At the reception I was enthusiastically talking about the RSVP-UYA program for putting seniors and college students in the classroom to help kids needing speech therapy when the person I was talking to said “I would like to invite you to join us for dinner.” I responded, “Don’t you need permission of someone to invite me to join you?” “No,” he said, “I am the President of AARP and you will be my guest.” [How’s that for crashing a party?]
During dinner he introduced me to the assembled dinner guests and said “Dr. Drake, why don’t you take three minutes and tell us about your program ideas for Bellingham.” At the end of my comments he turned to a man seated next to him and stated “This is the kind of program we want to see funded.” That person happened to be the Director of all Senior Programs for ACTION at the national level. After dinner he asked that I call on him the next day, which I did. Our program was funded, of course.
When I ran for a seat on the Bellingham City Council a year later I used the slogan “The greatest untapped resource of the community is the talent and good will of its citizens”. Once on the council I created the Civic Partnership program for placing citizens in volunteer positions with city agencies such as the Park Department, Library, Police Dept., etc. That program was funded with money from the city budget. Later it was expanded to include county programs and was combined with a new struggling Voluntary Action Agency to become a single organization. I helped get on-going city funding to help pay for staff. About a decade later it joined the RSVP in a single office.

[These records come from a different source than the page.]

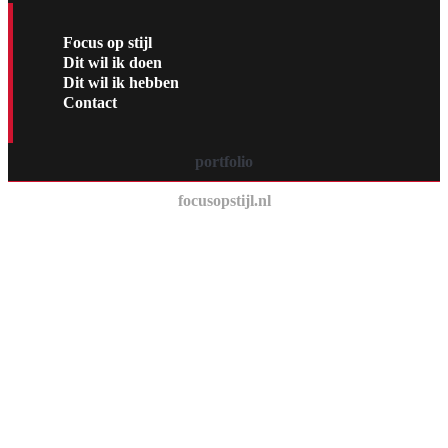
Focus op stijl
Dit wil ik doen
Dit wil ik hebben
Contact
portfolio
focusopstijl.nl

Today, some 35 years since its founding, the local RSVP program has over 4,300 registered volunteers who, in 2007, volunteered over 100,000 hours of community service. The Whatcom Voluntary Action Agency had over 1,200 volunteers last year donate more than 280,000 hours of community service. I think we can say that these two agencies that I helped create many years ago are an outstanding credit to our community.
I feel that my impetus for the creation of this type of program came out of my experiences with the scrap paper drives and the drives for aluminum pots and pans and other metals held by Troop 59 of Manasquan, New Jersey that I participated in during the years of the Second World War and following. This was the Boy Scout oath and law in action. It is community resource mobilizing at its finest. It is taking Boy Scout values into the wider community giving all citizens a structured way to help their fellow citizens.
One thing has to be noted though, and that is the self realization that my talent lies in dreaming up these organizations, designing their structure, getting the funding and giving them a kick-start and then getting out of the way. I am not an administrator. I am the guy that has the vision and who happens to have some expertise. in community sociology, knows something about community systems analysis, etc. and can put these things together. But I also have the sense to leave them alone once they get started. I also quickly get bored doing the same thing time and again. I want to create new programs, take on new projects and have new adventures. It seems that my attention span is between two and four years, then I quit my job, my "temporary" assignment, my current activity and head off in a new direction. During my 23 years at Western Washington University I served as a classroom teacher, Director of the Center for East Asian Studies, Director of the University Year for Action Program, Special Assistant to the President, Founding Director of the China Teaching Program (for training professionals to teach English as a second language to co-professionals in the PRC). I ended my career at Western Washington University as Director of International Programs.